Scattershot

Full Title: Scattershot: My Bipolar Family
Author / Editor: David Lovelace
Publisher: Dutton Adult, 2008

 

Review © Metapsychology Vol. 12, No. 49
Reviewer: James K. Luiselli, Ed.D., ABPP, BCBA

As a child, David Lovelace tried to understand and cope with his mother's erratic behaviors and perplexing mood swings. His father also displayed prolonged periods of exuberance, followed by weeks and months of lethargy and inactivity. In time, Lovelace learned that his parents suffered from bipolar disorder, a condition he shares with them and a younger brother. Scattershot is his haunting memoir of living with persistent mental illness as an adolescent, adult, son, and sibling.

The author traces his parents' history with exacting detail, giving us a sometimes clinical but always sensitive portrayal of their formative years. In college, his mother was labeled schizophrenic, a diagnosis that she maintained for the next 40 years. Her course of treatment included electroconvulsive shock, hospitalizations, and medication, sometimes leading to remission but never lasting stability. His father, a minister, was an intellectual devoted to religious philosophy and teaching. Driven by eccentricities and frequently overcome by career and family burdens, the elder Lovelace was never able to conquer his sense of despair. David both embraced and fled from his parent in what was a paradoxical search to help and extricate himself from them.

The author's own psychiatric problems emerged in late adolescence. It took time for him to realize his course, fighting irrational thinking, impulsivity, impaired judgment, and more than a few precarious situations. For years, he used drugs as a form of self-medication while he pursued odd jobs and failed relationships. Like his parents, he sought and received professional treatment, which he still requires to sustain a peaceful existence with his wife and children.

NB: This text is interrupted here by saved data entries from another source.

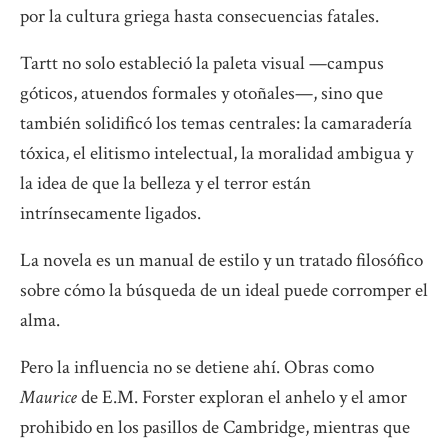
por la cultura griega hasta consecuencias fatales.
Tartt no solo estableció la paleta visual —campus
góticos, atuendos formales y otoñales—, sino que
también solidificó los temas centrales: la camaradería
tóxica, el elitismo intelectual, la moralidad ambigua y
la idea de que la belleza y el terror están
intrínsecamente ligados.
La novela es un manual de estilo y un tratado filosófico
sobre cómo la búsqueda de un ideal puede corromper el
alma.
Pero la influencia no se detiene ahí. Obras como
Maurice
de E.M. Forster exploran el anhelo y el amor
prohibido en los pasillos de Cambridge, mientras que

The recurrent themes in this book deal with a son's ambivalence toward his parents and the burden of overcoming a lifelong malady. Lovelace writes: "I know our disease. I deserted my family and ran from it. I denied it three times and refused it. All that drama may seem pointless and sad but it taught me. I know the empathy borne of despair; I know the fluidity of thought, the expansive even beautiful mind that hypomania brings and I know this is quicksilver and precious and often it's poison." After reading the book, you believe with confidence that he has come to grips with his fate and resolved the demons of his past. His is a remarkable story about where he came from and the ordeal, past and present, of looking life square in the face.

© 2008 James K. Luiselli

James K. Luiselli, Ed.D., ABPP, BCBA is a psychologist affiliated with May Institute and a private-practice clinician. Among his publications are 6 books and over 200 journal articles. He reviews books for The New England Psychologist.